Il cherchait un mot drôle qui fût d’à-propos ; il m trouva pas ; Mévil arquait des sourcils curieux, car la scène l’intriguait comme une charade. Fierce expliqua :

— « Tragédie renouvelée de l’histoire égyptienne : Putiphar ou le manteau arraché…

— Ma pauvre fille ! plaignit Mévil.
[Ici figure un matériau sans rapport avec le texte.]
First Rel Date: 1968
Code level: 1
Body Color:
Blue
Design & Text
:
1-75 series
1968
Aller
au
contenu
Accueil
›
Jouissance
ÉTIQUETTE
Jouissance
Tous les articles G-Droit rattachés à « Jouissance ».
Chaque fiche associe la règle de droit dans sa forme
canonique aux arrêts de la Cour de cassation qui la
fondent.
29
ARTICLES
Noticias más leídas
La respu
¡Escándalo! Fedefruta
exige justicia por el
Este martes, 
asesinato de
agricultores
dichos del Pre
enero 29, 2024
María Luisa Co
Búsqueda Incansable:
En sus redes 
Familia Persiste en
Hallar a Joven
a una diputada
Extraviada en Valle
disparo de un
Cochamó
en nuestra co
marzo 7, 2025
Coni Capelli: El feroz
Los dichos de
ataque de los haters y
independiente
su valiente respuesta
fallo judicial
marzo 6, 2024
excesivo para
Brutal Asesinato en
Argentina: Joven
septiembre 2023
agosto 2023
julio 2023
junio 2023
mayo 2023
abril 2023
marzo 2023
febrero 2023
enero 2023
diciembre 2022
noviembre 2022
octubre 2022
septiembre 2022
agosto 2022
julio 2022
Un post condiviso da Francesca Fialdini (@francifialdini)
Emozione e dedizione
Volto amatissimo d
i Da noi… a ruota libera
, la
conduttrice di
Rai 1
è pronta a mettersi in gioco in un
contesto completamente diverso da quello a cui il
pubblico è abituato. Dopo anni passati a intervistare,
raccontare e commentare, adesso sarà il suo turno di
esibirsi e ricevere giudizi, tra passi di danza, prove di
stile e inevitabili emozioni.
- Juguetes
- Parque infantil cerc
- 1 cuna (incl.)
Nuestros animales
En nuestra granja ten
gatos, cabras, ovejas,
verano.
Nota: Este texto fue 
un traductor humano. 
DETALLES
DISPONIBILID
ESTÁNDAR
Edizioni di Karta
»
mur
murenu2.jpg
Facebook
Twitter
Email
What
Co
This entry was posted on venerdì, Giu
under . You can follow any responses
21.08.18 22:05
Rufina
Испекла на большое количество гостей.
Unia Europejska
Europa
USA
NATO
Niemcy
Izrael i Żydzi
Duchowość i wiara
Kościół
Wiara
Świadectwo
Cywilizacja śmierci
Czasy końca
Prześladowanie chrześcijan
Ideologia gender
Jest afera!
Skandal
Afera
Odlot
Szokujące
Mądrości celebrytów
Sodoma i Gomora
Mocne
Faut-il que tu sois du siècle dernier ! »

Ils lui riaient au nez, tous les deux, — tous les trois Elle se crut folle. Elle répétait : « J’ai couché avec… j’ai couché… » Tout à coup, sa colère reprit le dessus, mêlée cette fois d’une indignation singulière. Elle cracha :

— « Lâches ! Vous vous en foutez, que vos femmes couchent avec les premiers cochons venus ? Eh bien, moi, une putain, je vais vous appeler par vos noms : vous êtes des chiffes molles, des vidés, des pourris. On vous giflerait que vous ne sentiriez pas les gifles. Parce que ce n’est pas du sang que vous avez dans le ventre : c’est… »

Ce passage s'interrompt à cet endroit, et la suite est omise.